Выбрать главу

За двором Абдулло-ходжи жила жена другого дяди отца Айни. В народе ее звали Тута-пошшо — «Царевна Тута». Люди, никогда не видевшие ее, могли бы вообразить, что она действительно, окруженная прислужницами, как царевна восседает на пуховых перинах. Но Царевна Тута, когда-то высокая и статная, была в пору детства Айни уже скрюченной, высохшей старушкой, одетой в ветхое, заплатанное платье. Кроме старой облезлой козьей шкурки, рваного коврика, засаленного одеяла да нескольких подушек, у нее ничего не было. Кормили ее дальние родственники. Ее сын Шароф-ходжа, прокутив землю, бездельничал в Карши. В единственном оставшемся строении жил двоюродный брат отца Айни — Хидоят-ходжа, за мастерство прозванный «Усто-ходжа», — человек веселый и справедливый. Он мог со смехом, мягко выложить человеку правду, и тот не обижался. И это впоследствии найдет отражение в повестях Айни.

Мальчики и девочки собирались у Царевны Туты и слушали сказки, предания, рассказы. Дети приносили хлеб, молоко, мясо, плов, кашу. Иногда в дом Туты собирались и взрослые: они тоже не прочь послушать сказительницу…

«Она властно брала нас за руку — эта сказочная Царевна Тута — и вела в свое волшебное царство. Она рассказывала простым, народным языком, очень образно, — вспоминает уже признанный писатель Садриддин Айни, — я жалею, что почти совсем забыл ее манеру говорить, ведь с того времени, как я слушал ее, прошло более шестидесяти лет. Я всю жизнь, помня о ней, старался писать, как только мог, проще.

Эту восьмидесятилетнюю старуху я считаю своим первым учителем.

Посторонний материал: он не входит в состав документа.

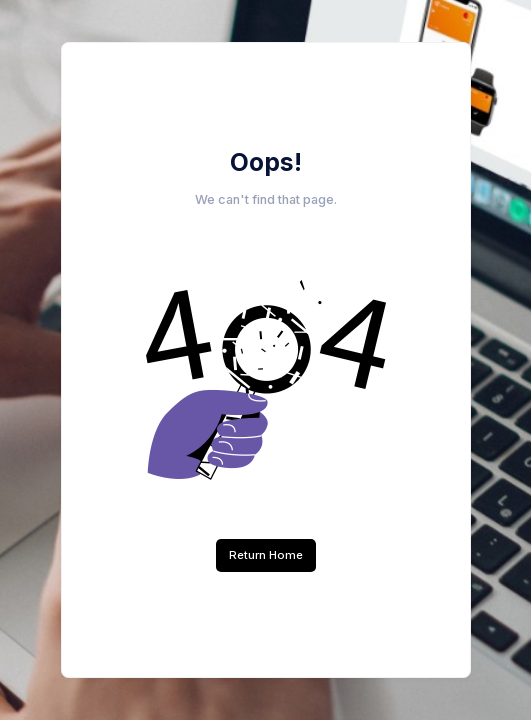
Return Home (266, 555)
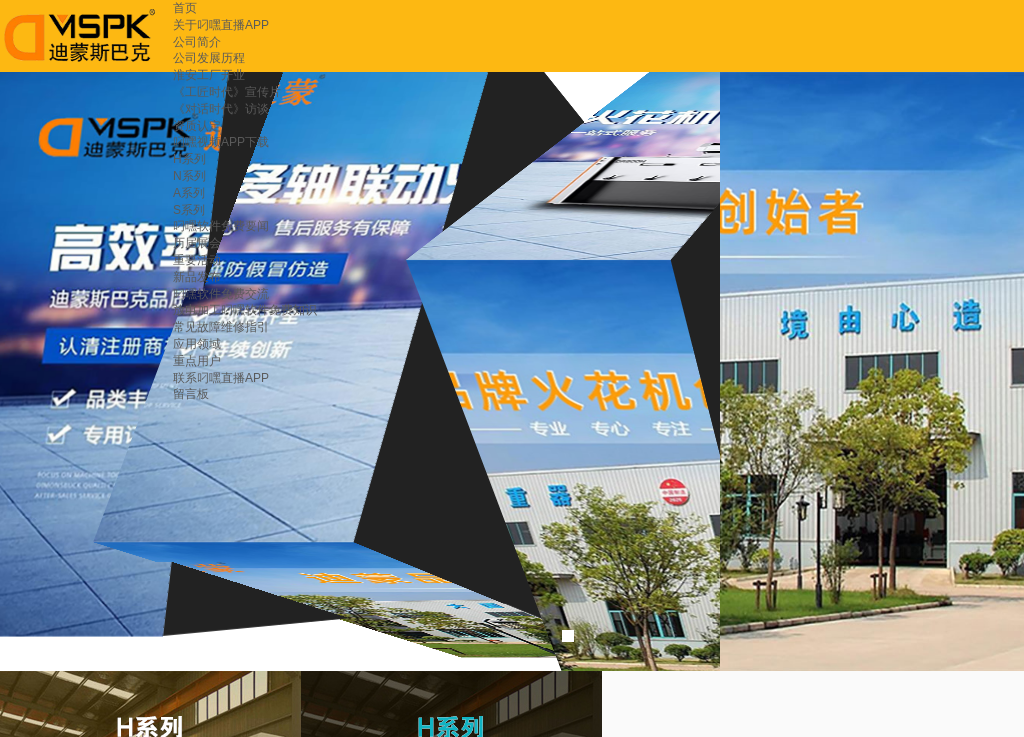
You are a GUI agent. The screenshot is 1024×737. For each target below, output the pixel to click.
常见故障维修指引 (221, 327)
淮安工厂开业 (209, 75)
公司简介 (197, 42)
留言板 (191, 394)
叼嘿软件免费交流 (221, 294)
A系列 (189, 193)
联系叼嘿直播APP (221, 378)
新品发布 (197, 277)
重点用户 (197, 361)
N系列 (189, 176)
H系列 (189, 159)
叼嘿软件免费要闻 (221, 226)
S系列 (189, 210)
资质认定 (197, 126)
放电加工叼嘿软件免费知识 (245, 310)
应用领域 (197, 344)
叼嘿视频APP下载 (221, 142)
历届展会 (197, 243)
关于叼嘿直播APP (221, 25)
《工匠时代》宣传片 (227, 92)
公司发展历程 (209, 58)
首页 (185, 8)
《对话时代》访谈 (221, 109)
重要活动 (197, 260)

И когда вспоминаю о ней, я вновь чувствую сожаление и признательность к ней».

Конечно, у нее было другое имя, но народ, мудрый и справедливый в своих оценках, дал хранительнице устного народного творчества, своей сказочнице, в знак признания прозвище Царевна Тута. Это она зародила в душе Айни любовь к слову, к поэзии, заставила одаренного мальчика смотреть на мир широко открытыми глазами, поселила в нем жажду знания и первооткрытия.

Поистине царевной была жена дяди отца Айни — Абдулкуддус-ходжи — сгорбленная старушка тетушка Тута!

Жена Иброхим-ходжи Султон-пошшо особенно любила слушать сказки Царевны Туты о волшебниках, о семиголовом диве, а потом сама пересказывала их другим и клялась, что все происходившее в сказках она сама видела собственными глазами. Когда ее спрашивали, как же она уцелела, Султон-пошшо, ссылалась на амулеты, начертанные муллой Иброхим-ходжой.

Напуганный такими рассказами, маленький Садриддин начал бояться темноты. Однажды мальчику случилось остаться ночью в саду. Его напугал какой-то странный шум, а воображение дорисовало ему такую картину, что волосы встали дыбом, — осла он принял за семиголового дива.

Отец, мудрый мастер-правдолюб, узнав об этом, по-своему, как умел, развеял страхи Айни, доказывая ему, что этот страшный шум в саду подымает ветер, что не надо чертей бояться. Он пояснил сыну:

— Не бойся дива, див человека не тронет; бойся людей с душами чернее дивов.

Отец с мальчиком сходили к расположенной поблизости гробнице, вселяющей страх в маленького Садриддина, обошли весь сад и убедились, что напугавший мальчика шум подымает в листве деревьев и в нише гробницы ветер, что нет никаких дивов — просто по ночам воют шакалы.

После этого маленький Садриддин навсегда перестал бояться темноты и чертей.

Осенью отец писал, что Усто-ходжа отправил своих старших сыновей, Мухиддина и Сайид-Акбара, учиться в Бухару. Садриддин остался единственным помощником матери, Сироджиддина можно было не считать: в ту пору он был совсем еще малышом.

Новое русло Шофуркома

Весной, когда все живое наливается соком, зеленеет и цветет, во время весенних полевых работ, отец писателя ходил озабоченный, чуть-чуть встревоженный: проводят новое русло Шофуркома. Казалось бы, надо радоваться, что дехкане смогут поливать сады и огороды, но нет.

— Эта река разорит их больше, чем песок, который было ее засыпал.

Эмир приказал судье, председателю, сборщику налогов и начальнику стражи — четырем чиновникам — организовать работу по восстановлению канала. За шесть месяцев прокопали четыре версты. Шесть месяцев в палатках живут около двухсот чиновников и кормятся за счет и без того нищих обитателей кишлаков. В то грозное время, когда даже несоблюдение какого-либо обычая считалось крамолой и строго наказывалось, отец писателя решается написать письмо самому эмиру, разоблачая действия эмирских же чиновников!